Y tampoco llegará a ningún sitio lo del casuplón comprado a tocateja y en gris oscuro en Estepona por el presidente de la Comunidad de Madrid. Ni lo de la esposa del antedicho, contratada generosamente por la patronal madrileña para unos bisnes en Bruselas. Ni el fichaje del polienmarronado Rodrigo Rato y Figaredo por la misma Telefónica que ayudó a privatizar cuando llevaba cartera de ministro. Ni lo del indulto firmado por Ruiz-Gallardón al tipejo representado por la firma de abogados que le paga al hijo del antiguo progresista disfrazado. Ni siquiera el fisgoneo indecente del despacho de Esquerra Unida en la Diputación provincial de Valencia en que fue descubierta una insigne señoría pepera que dijo estar comprobando si habían pasado los servicios de limpieza. Nunca pasa nada. Nunca.

La pifia de Díaz-Ferrán

La primera dependencia de la cárcel de Soto del Real que visitó Gerardo Díaz-Ferrán fue la enfermería. Bastante previsible. Les ocurre a nueve de cada diez mangutas —él es todavía presunto, no la vayamos a fastidiar— de cuello blanco enviados entre rejas. En cuanto comprueban lo poco que se parece el local donde se van a alojar por tiempo indefinido a los cinco estrellas que suelen frecuentar, se rilan. Taquicardia, sudor gélido, dificutad respiratoria, tembleque de rodillas y en más de un caso, fuga de vareta intestino abajo. Sin necesidad de explorar, el médico de guardia diagnostica ataque de ansiedad, que es el punto de arranque de la expiación de culpas de esta clase de penados que hasta diez minutos antes se creían, por puras razones estadísticas, intocables. Lo normal entre los de su estirpe es librarse del trullo. ¿Qué se torció para que todo un expresidente de la patronal española haya acabado siendo excepción a la regla?

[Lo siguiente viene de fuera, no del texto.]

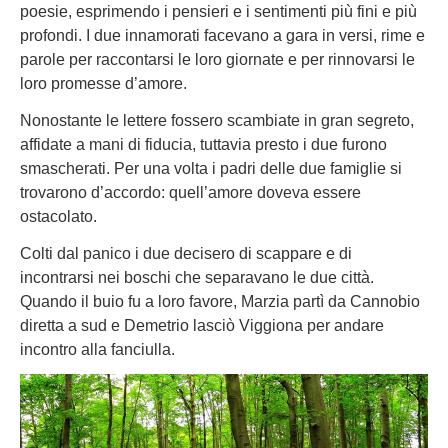
poesie, esprimendo i pensieri e i sentimenti più fini e più
profondi. I due innamorati facevano a gara in versi, rime e
parole per raccontarsi le loro giornate e per rinnovarsi le
loro promesse d’amore.
Nonostante le lettere fossero scambiate in gran segreto,
affidate a mani di fiducia, tuttavia presto i due furono
smascherati. Per una volta i padri delle due famiglie si
trovarono d’accordo: quell’amore doveva essere
ostacolato.
Colti dal panico i due decisero di scappare e di
incontrarsi nei boschi che separavano le due città.
Quando il buio fu a loro favore, Marzia partì da Cannobio
diretta a sud e Demetrio lasciò Viggiona per andare
incontro alla fanciulla.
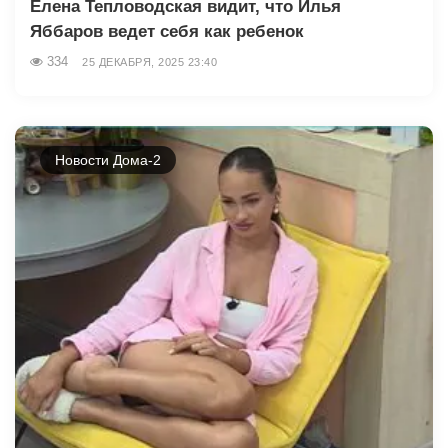
Елена Тепловодская видит, что Илья
Яббаров ведет себя как ребенок
334
25 ДЕКАБРЯ, 2025 23:40
Новости Дома-2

Empecemos no engañándonos. Al tipo no lo han trincado por dejar en la calle con sus tejemanejes a centenares de currelas ni por promover el neoesclavismo desde su antigua posición de capo mayor. Ni siquiera por despistarle (supuestamente, insisto) un buen pico a Hacienda. Nada de eso manda a un poderoso a la sombra en este estado de derecho selectivo, asimétrico y descangallado. La gran pifia de Díaz-Ferrán ha sido la que cometían quienes en el Chicago de los años treinta del pasado siglo acababan en un barril de cemento. Simplemente, sus dedos se alargaron hasta los bolsillos equivocados. Quiso saltarse el escalafón y las normas de la casa de la sidra del alto hampa y ha recibido el escarmiento establecido. Puede agradecerle al cielo el progreso en los modos de infligirlo. No hace tanto, le hubieran mandado un par de matones. Ahora ha sido delicadamente conducido a la trena por unos educados servidores del orden. Tome nota, Urdangarín, que pronto le toca.